- Original title: La muerte y la brújula
- Country: Argentina
- Language: Spanish
- Genre: Mystery short story

Publication
- Published in: sur
- Publisher: Editorial Sur
- Media type: Print
- Publication date: May 1942
- Published in English: 1954

= Death and the Compass =

1942 short story by Jorge Luis Borges

"Death and the Compass" (original Spanish title: "La muerte y la brújula") is a short story by Argentine writer and poet Jorge Luis Borges (1899–1986). Published in Sur in May 1942, it was included in the 1944 collection Ficciones. It was translated into English by Anthony Kerrigan and published in New Mexico Quarterly (Autumn 1954).
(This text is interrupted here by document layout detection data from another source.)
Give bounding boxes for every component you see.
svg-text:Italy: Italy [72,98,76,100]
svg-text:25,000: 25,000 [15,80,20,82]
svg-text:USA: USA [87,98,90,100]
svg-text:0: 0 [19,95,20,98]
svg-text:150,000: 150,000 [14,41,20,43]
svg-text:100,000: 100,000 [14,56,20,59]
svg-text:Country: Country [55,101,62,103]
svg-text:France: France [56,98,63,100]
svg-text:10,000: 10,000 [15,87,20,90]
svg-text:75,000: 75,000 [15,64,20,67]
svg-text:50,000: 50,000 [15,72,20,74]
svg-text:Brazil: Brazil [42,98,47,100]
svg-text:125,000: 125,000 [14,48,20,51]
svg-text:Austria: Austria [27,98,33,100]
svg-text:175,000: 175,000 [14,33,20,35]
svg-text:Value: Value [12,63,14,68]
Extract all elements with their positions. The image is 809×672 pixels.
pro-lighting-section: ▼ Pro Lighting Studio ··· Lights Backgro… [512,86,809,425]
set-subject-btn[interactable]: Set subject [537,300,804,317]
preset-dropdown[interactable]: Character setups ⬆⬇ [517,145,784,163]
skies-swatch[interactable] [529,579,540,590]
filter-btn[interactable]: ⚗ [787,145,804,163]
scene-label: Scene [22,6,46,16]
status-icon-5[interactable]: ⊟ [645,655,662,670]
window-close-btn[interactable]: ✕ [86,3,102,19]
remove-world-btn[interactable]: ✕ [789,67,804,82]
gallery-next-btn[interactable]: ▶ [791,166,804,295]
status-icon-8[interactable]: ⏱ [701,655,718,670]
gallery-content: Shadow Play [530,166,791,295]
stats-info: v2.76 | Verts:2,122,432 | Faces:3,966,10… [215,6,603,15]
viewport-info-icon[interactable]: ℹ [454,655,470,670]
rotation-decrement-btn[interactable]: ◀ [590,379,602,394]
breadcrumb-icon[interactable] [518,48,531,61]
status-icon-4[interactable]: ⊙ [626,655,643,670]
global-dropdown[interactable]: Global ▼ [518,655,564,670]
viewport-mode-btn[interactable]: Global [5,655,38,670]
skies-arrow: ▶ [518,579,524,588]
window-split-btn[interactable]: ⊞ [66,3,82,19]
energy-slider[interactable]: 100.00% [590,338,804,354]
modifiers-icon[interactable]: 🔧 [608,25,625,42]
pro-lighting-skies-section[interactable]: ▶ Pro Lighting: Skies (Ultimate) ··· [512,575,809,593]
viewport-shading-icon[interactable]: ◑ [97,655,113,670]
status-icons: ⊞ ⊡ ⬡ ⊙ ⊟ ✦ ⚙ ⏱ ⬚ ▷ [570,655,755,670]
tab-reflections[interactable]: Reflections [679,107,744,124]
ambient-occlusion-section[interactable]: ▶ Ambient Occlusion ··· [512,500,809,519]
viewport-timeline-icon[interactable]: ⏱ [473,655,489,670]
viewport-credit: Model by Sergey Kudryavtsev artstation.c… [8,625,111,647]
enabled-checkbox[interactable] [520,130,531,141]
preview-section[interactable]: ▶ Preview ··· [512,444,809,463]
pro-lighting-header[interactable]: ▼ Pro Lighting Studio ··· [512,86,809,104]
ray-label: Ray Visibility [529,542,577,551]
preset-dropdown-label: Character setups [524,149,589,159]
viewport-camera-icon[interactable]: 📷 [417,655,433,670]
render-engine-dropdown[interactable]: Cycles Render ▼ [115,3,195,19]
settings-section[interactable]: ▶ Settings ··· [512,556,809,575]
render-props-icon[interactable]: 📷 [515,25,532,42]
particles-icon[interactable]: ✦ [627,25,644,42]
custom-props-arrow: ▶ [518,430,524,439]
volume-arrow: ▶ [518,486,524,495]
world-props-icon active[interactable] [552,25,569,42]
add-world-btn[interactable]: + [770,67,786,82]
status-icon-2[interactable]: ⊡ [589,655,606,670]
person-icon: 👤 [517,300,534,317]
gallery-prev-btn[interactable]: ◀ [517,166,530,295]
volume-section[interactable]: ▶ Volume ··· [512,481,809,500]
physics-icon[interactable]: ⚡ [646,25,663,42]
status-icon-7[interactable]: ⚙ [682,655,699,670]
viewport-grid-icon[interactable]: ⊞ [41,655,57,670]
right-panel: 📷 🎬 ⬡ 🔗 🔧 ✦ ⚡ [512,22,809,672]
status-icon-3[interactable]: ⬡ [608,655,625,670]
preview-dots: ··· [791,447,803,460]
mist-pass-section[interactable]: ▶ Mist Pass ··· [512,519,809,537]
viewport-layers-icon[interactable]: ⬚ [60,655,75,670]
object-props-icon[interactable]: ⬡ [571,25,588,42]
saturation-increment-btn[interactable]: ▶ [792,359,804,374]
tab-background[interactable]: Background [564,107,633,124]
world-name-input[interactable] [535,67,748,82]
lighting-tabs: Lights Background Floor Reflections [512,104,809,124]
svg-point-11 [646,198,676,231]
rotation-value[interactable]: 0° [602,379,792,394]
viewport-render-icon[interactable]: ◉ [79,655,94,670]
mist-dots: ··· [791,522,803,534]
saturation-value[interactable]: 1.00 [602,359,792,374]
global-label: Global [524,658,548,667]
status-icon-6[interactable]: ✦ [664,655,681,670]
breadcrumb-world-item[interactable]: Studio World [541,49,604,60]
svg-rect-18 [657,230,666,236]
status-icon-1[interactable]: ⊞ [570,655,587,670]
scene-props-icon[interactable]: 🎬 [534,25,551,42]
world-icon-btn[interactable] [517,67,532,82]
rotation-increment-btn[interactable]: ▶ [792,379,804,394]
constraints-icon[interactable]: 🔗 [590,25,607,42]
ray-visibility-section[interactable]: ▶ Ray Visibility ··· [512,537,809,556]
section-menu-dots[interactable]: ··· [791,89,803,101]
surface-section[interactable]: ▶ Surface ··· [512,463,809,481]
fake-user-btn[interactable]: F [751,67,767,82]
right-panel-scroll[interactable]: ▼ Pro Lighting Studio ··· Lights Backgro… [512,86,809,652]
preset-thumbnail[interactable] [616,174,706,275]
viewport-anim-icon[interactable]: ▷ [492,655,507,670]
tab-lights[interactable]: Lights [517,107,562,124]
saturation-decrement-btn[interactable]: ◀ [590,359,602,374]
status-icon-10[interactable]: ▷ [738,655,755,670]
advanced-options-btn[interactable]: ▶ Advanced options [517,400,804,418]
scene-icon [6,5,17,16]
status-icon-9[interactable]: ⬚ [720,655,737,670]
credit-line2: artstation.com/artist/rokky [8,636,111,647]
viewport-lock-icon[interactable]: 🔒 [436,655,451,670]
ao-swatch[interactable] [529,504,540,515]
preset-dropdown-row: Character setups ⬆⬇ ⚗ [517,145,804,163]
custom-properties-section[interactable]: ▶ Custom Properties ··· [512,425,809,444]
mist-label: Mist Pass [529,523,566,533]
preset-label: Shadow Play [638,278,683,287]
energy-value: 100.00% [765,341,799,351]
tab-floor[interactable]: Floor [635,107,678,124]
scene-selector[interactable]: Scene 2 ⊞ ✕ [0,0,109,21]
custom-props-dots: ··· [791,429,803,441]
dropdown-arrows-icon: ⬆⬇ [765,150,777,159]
A new translation, by Donald A. Yates, was published in Labyrinths (short story collection), New Directions, 1962.

In the story, a detective, Erik Lönnrot, attempts to solve a mysterious series of murders which seem to follow a kabbalistic pattern. Appearances are misleading, however. By following what seem to be clues, the detective falls victim to his belief in abstract reason and to the man whom he presumes to be a criminal mastermind. In this way, "Death and the Compass" both observes and inverts the conventions of detective fiction. Literary critic Harold Bloom named it his favorite story by Borges.

==Plot summary==
Lönnrot is a famous detective in an unnamed city that may or may not be Buenos Aires. When a rabbi is killed in his hotel room on the third of December, Lönnrot is assigned to the case. There is a cryptic message left on the rabbi's typewriter: "The first letter of the name has been uttered". The detective connects this cryptic message with the Tetragrammaton, the unspeakable four-letter name of God, and with his criminal nemesis Red Scharlach.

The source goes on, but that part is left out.